Anthony Hecht (1923-2004) was one of America's greatest poets, winner of the Pulitzer Prize, and widely recognized as a master of formal verse that drew on wide-ranging cultural and literary sources, as well as Hecht's experiences as a soldier during World War II, during which he fought in Germany and Czechoslovakia and helped to liberate the Flossenburg concentration camp.

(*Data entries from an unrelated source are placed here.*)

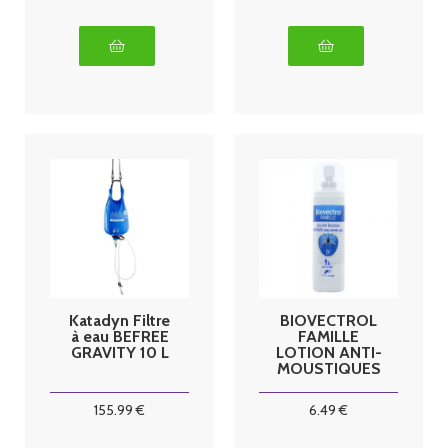
Katadyn Filtre
BIOVECTROL
à eau BEFREE
FAMILLE
GRAVITY 10 L
LOTION ANTI-
MOUSTIQUES
8H 80ML
155
.99
€
6
.49
€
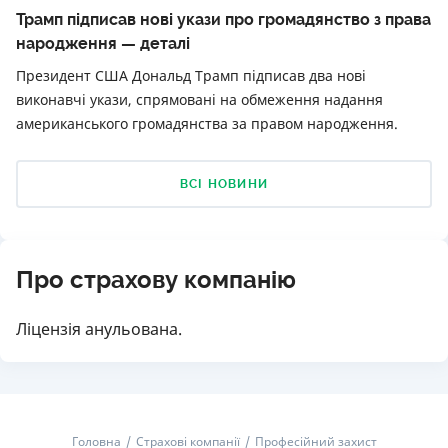
Трамп підписав нові укази про громадянство з права
народження — деталі
Президент США Дональд Трамп підписав два нові
виконавчі укази, спрямовані на обмеження надання
американського громадянства за правом народження.
ВСІ НОВИНИ
Про страхову компанію
Ліцензія анульована.
Головна
Страхові компанії
Професійний захист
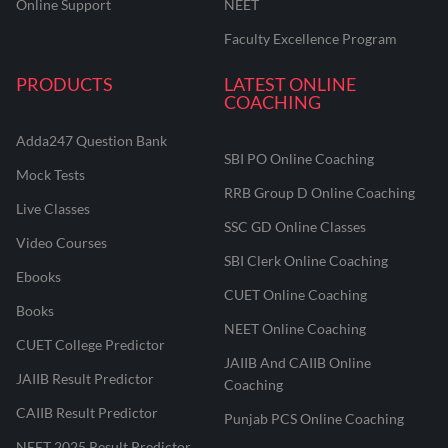
Online Support
NEET
Faculty Excellence Program
PRODUCTS
LATEST ONLINE
COACHING
Adda247 Question Bank
SBI PO Online Coaching
Mock Tests
RRB Group D Online Coaching
Live Classes
SSC GD Online Classes
Video Courses
SBI Clerk Online Coaching
Ebooks
CUET Online Coaching
Books
NEET Online Coaching
CUET College Predictor
JAIIB And CAIIB Online
JAIIB Result Predictor
Coaching
CAIIB Result Predictor
Punjab PCS Online Coaching
NEET 2025 Result Predictor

In Late Romance, David Yezzi—himself a renowned poet and critic—reveals the depths that informed the meticulous surfaces of Hecht's poems. Born to a wealthy German-Jewish family in Manhattan, Hecht saw his father lose nearly everything during the stock market crash of 1929. He grew into an accomplished athlete, actor, writer, and eventually a soldier in the crucible that consumed the world. Returning from the war, Hecht struggled to reconcile what he had witnessed and experienced, suffering from mental illness that required hospitalization. But he found the means to channel his emotions into poetry of lasting meaning, control, and depth; along with Robert Lowell, James Merrill, Theodore Roethke, and Elizabeth Bishop, Hecht remains a vital presence in letters.
Published to celebrate the 100th year of his birth, and to coincide with an edition of his collected poems (to be published by Knopf), Late Romance is the definitive, dramatic biography of a uniquely-gifted writer.